According to Cockerell, who is a father of a third grader, quarantining with young children can be arduous and overwhelming at times.
“Anyone with children knows what a challenge it is to keep them positive and motivated during this strange and terrible time,” Cockerell said.
Although Tan said she acknowledges the struggles of quarantining with kids, Tan said she is grateful to have time to do activities like the bear hunt where she can spend time with her family and live in the present.
“We’re getting into a rhythm where we take our time and create our own adventures and fun,” Tan said. “It’s kind of a time to reflect and ‘stop and smell the roses’ instead of constantly going from one thing to the next.”
Crescent Park resident Terri Weber, who said she put a stuffed dog in her window after hearing about it from her neighbors, said she thinks the bears are more than a scavenger hunt for kids and instead act as a symbol of community during isolation.
“I think there’s an emotional aspect to (the coronavirus), and by having a sign of solidarity with the neighborhood, it shows that we are all in this together,” Weber said.
For 11-year-old twins Sabrina and Zachary Terman who are both fifth graders at Addison Elementary School, the bear hunt inspired them to continue to make people smile when picking a topic for their school’s Inquiry Fair, a project that asks students to answer an experimental question of their choosing.
“We were brainstorming ideas for the fair and (Sabrina and Zachary) wanted to do something positive and heartwarming similar to the sentiment behind the bear hunt,” said Nadine Terman, the twins’ mom.
Terman said that her kids often make light-hearted videos to get a laugh out of their family and friends, so they decided to create a series of seven short videos to imitate the “warm and fuzzy” feeling that the bear hunt offered to many community members.
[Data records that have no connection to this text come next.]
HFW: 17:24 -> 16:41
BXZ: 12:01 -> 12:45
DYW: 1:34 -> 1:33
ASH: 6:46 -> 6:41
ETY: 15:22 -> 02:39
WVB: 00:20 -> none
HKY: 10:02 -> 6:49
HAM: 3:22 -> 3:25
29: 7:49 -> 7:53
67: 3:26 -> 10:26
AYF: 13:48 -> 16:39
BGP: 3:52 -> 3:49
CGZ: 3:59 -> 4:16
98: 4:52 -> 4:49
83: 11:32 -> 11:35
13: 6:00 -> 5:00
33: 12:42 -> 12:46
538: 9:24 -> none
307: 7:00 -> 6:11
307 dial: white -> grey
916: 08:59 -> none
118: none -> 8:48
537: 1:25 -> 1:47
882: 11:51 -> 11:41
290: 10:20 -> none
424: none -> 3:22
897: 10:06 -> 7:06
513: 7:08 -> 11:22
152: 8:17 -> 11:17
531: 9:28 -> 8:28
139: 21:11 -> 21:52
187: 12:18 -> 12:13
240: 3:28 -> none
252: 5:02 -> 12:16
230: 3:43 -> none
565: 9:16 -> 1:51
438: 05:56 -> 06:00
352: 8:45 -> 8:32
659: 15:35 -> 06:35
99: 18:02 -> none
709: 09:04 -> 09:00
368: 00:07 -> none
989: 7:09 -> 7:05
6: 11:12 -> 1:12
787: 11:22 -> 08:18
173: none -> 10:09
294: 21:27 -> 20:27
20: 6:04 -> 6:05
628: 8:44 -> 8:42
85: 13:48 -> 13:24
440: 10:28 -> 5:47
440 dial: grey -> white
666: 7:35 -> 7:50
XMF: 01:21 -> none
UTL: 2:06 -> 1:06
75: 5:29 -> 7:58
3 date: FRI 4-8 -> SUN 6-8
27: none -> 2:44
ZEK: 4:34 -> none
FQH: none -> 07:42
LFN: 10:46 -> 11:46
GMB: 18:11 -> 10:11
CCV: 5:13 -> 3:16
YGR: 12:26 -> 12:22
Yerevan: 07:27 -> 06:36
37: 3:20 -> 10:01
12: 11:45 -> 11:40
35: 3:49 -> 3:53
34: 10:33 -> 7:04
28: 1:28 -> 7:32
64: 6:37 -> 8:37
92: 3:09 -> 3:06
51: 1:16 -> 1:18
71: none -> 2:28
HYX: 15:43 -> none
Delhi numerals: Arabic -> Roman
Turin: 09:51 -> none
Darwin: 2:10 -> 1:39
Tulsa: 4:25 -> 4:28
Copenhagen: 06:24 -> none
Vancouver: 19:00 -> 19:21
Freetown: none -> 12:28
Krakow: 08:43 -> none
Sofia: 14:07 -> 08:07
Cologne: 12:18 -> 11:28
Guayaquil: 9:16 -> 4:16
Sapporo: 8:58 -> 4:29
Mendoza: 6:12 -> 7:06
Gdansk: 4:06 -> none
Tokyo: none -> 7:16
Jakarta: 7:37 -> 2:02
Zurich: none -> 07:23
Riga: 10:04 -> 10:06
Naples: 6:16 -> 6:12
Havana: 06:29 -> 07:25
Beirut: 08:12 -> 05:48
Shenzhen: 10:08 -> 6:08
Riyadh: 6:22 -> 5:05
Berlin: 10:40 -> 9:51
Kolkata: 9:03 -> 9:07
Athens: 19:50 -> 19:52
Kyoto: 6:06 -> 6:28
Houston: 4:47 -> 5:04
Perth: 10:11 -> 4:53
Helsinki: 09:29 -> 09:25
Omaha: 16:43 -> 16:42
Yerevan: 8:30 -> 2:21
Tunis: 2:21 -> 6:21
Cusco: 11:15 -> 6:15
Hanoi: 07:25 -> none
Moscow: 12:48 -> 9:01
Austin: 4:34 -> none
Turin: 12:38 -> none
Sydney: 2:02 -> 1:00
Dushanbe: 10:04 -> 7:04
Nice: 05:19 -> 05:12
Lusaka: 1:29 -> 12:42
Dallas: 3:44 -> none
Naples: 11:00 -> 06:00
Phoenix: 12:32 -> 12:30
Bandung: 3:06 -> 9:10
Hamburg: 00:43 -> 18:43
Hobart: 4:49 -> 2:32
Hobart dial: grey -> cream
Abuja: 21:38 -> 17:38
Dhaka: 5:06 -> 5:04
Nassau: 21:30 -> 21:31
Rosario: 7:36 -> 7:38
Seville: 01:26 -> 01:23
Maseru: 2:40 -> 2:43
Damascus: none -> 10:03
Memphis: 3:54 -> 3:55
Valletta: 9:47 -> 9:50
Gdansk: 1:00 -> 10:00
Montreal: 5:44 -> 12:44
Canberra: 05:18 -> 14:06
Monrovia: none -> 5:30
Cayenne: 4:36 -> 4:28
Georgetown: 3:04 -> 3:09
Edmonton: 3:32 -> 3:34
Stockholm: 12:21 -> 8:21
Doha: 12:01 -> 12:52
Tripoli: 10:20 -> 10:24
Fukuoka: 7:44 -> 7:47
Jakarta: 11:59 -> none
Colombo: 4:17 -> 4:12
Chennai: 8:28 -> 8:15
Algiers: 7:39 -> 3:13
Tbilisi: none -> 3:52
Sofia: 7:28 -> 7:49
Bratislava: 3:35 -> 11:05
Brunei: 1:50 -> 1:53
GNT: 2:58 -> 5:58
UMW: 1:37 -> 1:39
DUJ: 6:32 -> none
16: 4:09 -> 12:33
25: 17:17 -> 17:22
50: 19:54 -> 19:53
In their experiment, titled “The Happiness Project”, Sabrina and Zachary Terman said they tested to see if their videos improved the viewer’s mood by asking participants to rate how they felt on a scale of one to ten.
“When we looked at the responses of people participating, we saw that people who felt like a two (at the beginning) were a ten at the end of the video,” Sabrina Terman said. “It made me really happy to see the change in their happiness levels.”
In the fourth video of their experiment, the twins said they documented their bear hunt adventure and filmed short clips of the different types of animals on display. On their walk, Nadine Terman said they ended up stopping at their neighbors’ houses to chat from a distance.
“Not only did we do a bear hunt, but we also had a little neighborhood get-together,” Nadine Terman said.
Zachary Terman said he believes the Palo Alto community should try to focus on the positive aspects of our situation, like the bear hunt, and do what makes us happiest.
“When I’m stressed, I like to read and spend time with my family,” Zachary Terman said.
As of April 9, Christensen said over 180 homes have bears or other stuffed animals on display in Crescent Park alone, with several hundred more in the Midtown and Duveneck-St. Francis neighborhoods. Some homes have upwards of 20 bears in their windows, whom Christensen awarded “medals” for their efforts.
“The thing that surprised me the most was how important connectivity is to so many people,” Christensen said. “There’s a lot of people who are feeling very stressed right now, and I think (the bear hunt) was almost a lifesaver for them.”